On April 26th, I attended the Built for Zero Learning Session about Veteran Homelessness at the Legends Center. It started with City Councilman Terrance Freeman welcoming everyone. The leaders from the Mayor’s Office, the Veterans Administration (VA), Housing and Urban Development (HUD) and local agencies working to end homelessness also greeted session attendees.

All in all, it was a productive day and I have 7 lessons I’d like to share with you.

1. Talk with (not at or to) the people doing the work.

The interesting thing was that after a specific point, those folks who welcomed us and are leaders had to leave! Community Solutions hosted the session. They have worked with two other cities doing this kind of large meeting and learned that the best use of time is to talk with front line staff. Community Solutions wanted front line staff to talk candidly, so they said goodbye to the executive directors and agency heads well before lunch. One-hundred people showed up in the morning, and after some of the leadership left, there still were a good 80 folks who worked all day.

2. Start with clear direction and make sure people understand the task.

Basically, the work was broken into two parts:

  • Ideas for improving the assessment to enrollment process for veterans
  • Ideas for getting vets housed after they enroll – get housed

3. Listen to understand everyone in the room. Repeat. Repeat. Repeat.

The whole day was unlike many large community meetings that I’ve participated in because the hosts genuinely listened to each person. I really felt like the two facilitators, K.O. Campbell and Shawn Liu, wanted to know what people were thinking and saying. I’m new to the “homelessness space,” so a lot of it is above my head. I really appreciated every time the facilitators clarified what someone was saying. As they captured the ideas, they asked, “Did I get that right?” It was a lot of over-sized post-it notes on the wall—that kind of meeting!

One of the main ideas during the meeting was functional zero. For an excellent explanation of functional zero, check out this blog post written by Michaele Bradford after a different Built for Zero meeting that Jacksonville participated in.
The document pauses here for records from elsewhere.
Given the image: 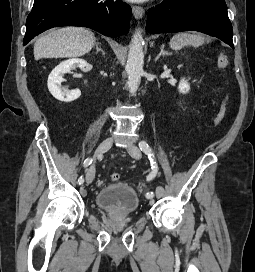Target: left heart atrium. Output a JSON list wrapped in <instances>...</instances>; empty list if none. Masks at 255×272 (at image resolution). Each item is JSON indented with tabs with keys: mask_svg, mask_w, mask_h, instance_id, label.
Segmentation results:
<instances>
[{
	"mask_svg": "<svg viewBox=\"0 0 255 272\" xmlns=\"http://www.w3.org/2000/svg\"><path fill=\"white\" fill-rule=\"evenodd\" d=\"M134 1H142V0H134Z\"/></svg>",
	"mask_w": 255,
	"mask_h": 272,
	"instance_id": "1",
	"label": "left heart atrium"
}]
</instances>
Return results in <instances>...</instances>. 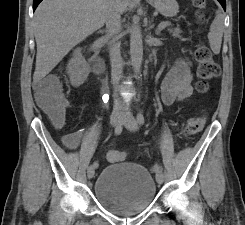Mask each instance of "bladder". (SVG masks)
Returning <instances> with one entry per match:
<instances>
[{"mask_svg":"<svg viewBox=\"0 0 245 225\" xmlns=\"http://www.w3.org/2000/svg\"><path fill=\"white\" fill-rule=\"evenodd\" d=\"M93 196L107 212L128 217L142 213L154 203L157 186L147 168L117 162L99 171Z\"/></svg>","mask_w":245,"mask_h":225,"instance_id":"31cf9c89","label":"bladder"}]
</instances>
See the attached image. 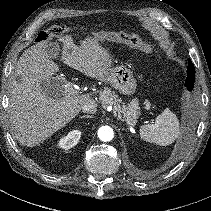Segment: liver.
Returning a JSON list of instances; mask_svg holds the SVG:
<instances>
[{
	"label": "liver",
	"mask_w": 211,
	"mask_h": 211,
	"mask_svg": "<svg viewBox=\"0 0 211 211\" xmlns=\"http://www.w3.org/2000/svg\"><path fill=\"white\" fill-rule=\"evenodd\" d=\"M63 44L62 61L88 77L109 81L112 61L108 50L102 47L96 36H88L81 49L74 44L72 35L59 39ZM46 42L37 43L23 52L11 75L9 118L19 143L33 147L51 137L74 119L84 104L95 102L91 94L67 95L64 83L60 93L48 95L44 85L55 80L52 77L59 66L45 51ZM52 92V87H51Z\"/></svg>",
	"instance_id": "obj_1"
}]
</instances>
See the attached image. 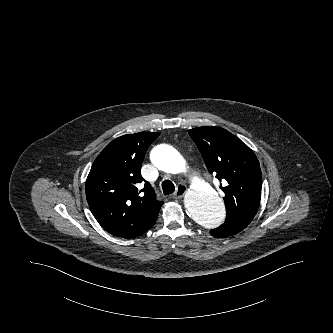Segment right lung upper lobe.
<instances>
[{"instance_id":"1","label":"right lung upper lobe","mask_w":333,"mask_h":333,"mask_svg":"<svg viewBox=\"0 0 333 333\" xmlns=\"http://www.w3.org/2000/svg\"><path fill=\"white\" fill-rule=\"evenodd\" d=\"M160 132L116 138L94 161L86 180V198L98 223L108 232L134 238L147 231L163 204L140 174L149 145ZM144 183V188L138 186Z\"/></svg>"}]
</instances>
How did we get here? A month ago, seven large cities launched a Built for Zero initiative, including Jacksonville. The other cities selected are Charlotte, Denver, Phoenix, Detroit, St. Louis and Washington, DC. The large city launch is new and different because this kind of work has already proven successful in small cities. In those areas, one person knows everyone on the By-Name List and gets up in the morning to single-handedly improve the system. Not possible in a big city! In big cities like ours, “there are lots of moving parts.”

4. Don’t be afraid to fail. You don’t know what you don’t know.

My favorite idea from the first part of the meeting was Failing Forward. In other words, expect to fail and do it in a way that makes learning possible. Love that.

5. Get to know your resources, there are likely more than you expect.

The other amazing part of this meeting, from my point-of-view, was learning how many therapists, case managers, and housing specialists are working with veterans in the Southeast Georgia and Northeast Florida area. I knew that our area has a large military population. Seeing so many Veterans Administration social workers in one room was eye-opening.

6. Partner passion and provision. Communities have needs and there are organizations who want to help. Introduce them.

I sat next to a representative from the Home Depot Foundation. She flew in from Atlanta just to attend the meeting because she is interested in the work we’re doing in Jacksonville. This relationship with a funder was brokered by Community Solutions. This is real work—real work always requires real money.

7. Believe in Leadership, but seek the advice of the front liners. We’re all in this together.

On the Monday after the Session, Community Solutions took the ideas back to the leaders of the federal, state, and local agencies. We’ll see what comes next. I’m curious!